#### WORK REQUEST
Pictures aside, return every line below exactly as written.

(Dataset entries)
____________

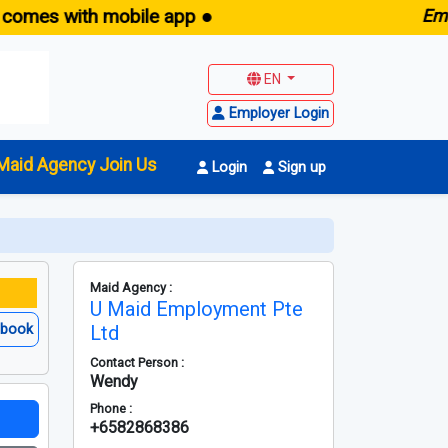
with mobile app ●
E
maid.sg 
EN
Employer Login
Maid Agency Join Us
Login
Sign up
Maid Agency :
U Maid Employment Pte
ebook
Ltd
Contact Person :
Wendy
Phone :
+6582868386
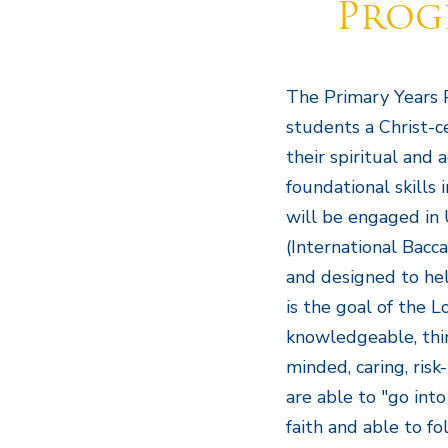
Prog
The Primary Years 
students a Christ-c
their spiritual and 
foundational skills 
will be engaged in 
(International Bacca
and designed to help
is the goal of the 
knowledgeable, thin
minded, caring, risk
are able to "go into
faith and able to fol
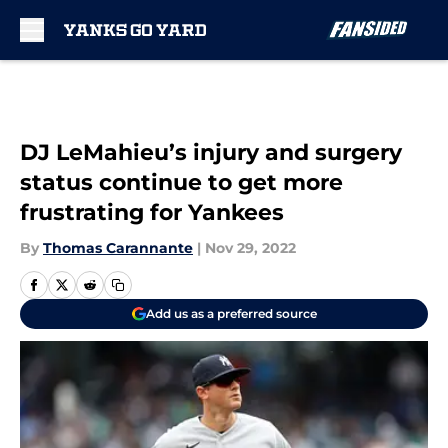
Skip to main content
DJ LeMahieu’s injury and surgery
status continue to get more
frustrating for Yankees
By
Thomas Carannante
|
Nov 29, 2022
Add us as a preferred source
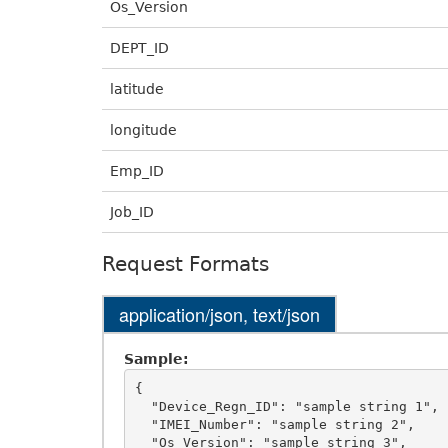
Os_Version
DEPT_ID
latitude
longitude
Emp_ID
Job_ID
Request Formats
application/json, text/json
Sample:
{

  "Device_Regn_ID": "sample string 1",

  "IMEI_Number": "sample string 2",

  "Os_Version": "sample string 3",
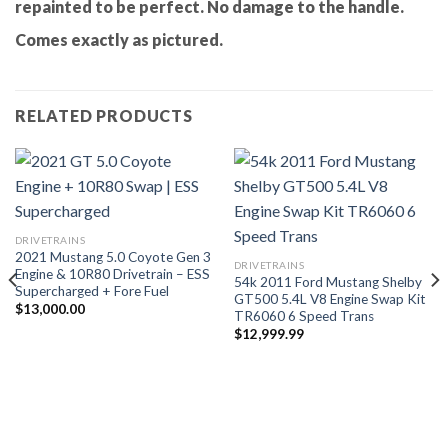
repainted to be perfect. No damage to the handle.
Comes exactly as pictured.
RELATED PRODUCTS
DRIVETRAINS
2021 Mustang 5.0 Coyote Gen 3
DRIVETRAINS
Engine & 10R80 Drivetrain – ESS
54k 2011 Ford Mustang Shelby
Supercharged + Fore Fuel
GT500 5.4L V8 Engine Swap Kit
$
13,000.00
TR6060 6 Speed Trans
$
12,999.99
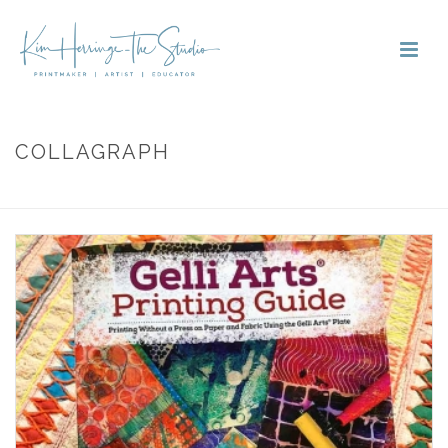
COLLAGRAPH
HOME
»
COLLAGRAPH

____________

#### RESPONSE FOR THIS EXERCISE
with mobile app ●
E
maid.sg 
EN
Employer Login
Maid Agency Join Us
Login
Sign up
Maid Agency :
U Maid Employment Pte
ebook
Ltd
Contact Person :
Wendy
Phone :
+6582868386
Prog
The Primary Years 
students a Christ-c
their spiritual and 
foundational skills 
will be engaged in 
(International Bacca
and designed to help
is the goal of the 
knowledgeable, thin
minded, caring, risk
are able to "go into
faith and able to fol
Skip to main content
DJ LeMahieu’s injury and surgery
status continue to get more
frustrating for Yankees
By
Thomas Carannante
|
Nov 29, 2022
Add us as a preferred source
Os_Version
DEPT_ID
latitude
longitude
Emp_ID
Job_ID
Request Formats
application/json, text/json
Sample:
{

  "Device_Regn_ID": "sample string 1",

  "IMEI_Number": "sample string 2",

  "Os_Version": "sample string 3",
repainted to be perfect. No damage to the handle.
Comes exactly as pictured.
RELATED PRODUCTS
DRIVETRAINS
2021 Mustang 5.0 Coyote Gen 3
DRIVETRAINS
Engine & 10R80 Drivetrain – ESS
54k 2011 Ford Mustang Shelby
Supercharged + Fore Fuel
GT500 5.4L V8 Engine Swap Kit
$
13,000.00
TR6060 6 Speed Trans
$
12,999.99
COLLAGRAPH
HOME
»
COLLAGRAPH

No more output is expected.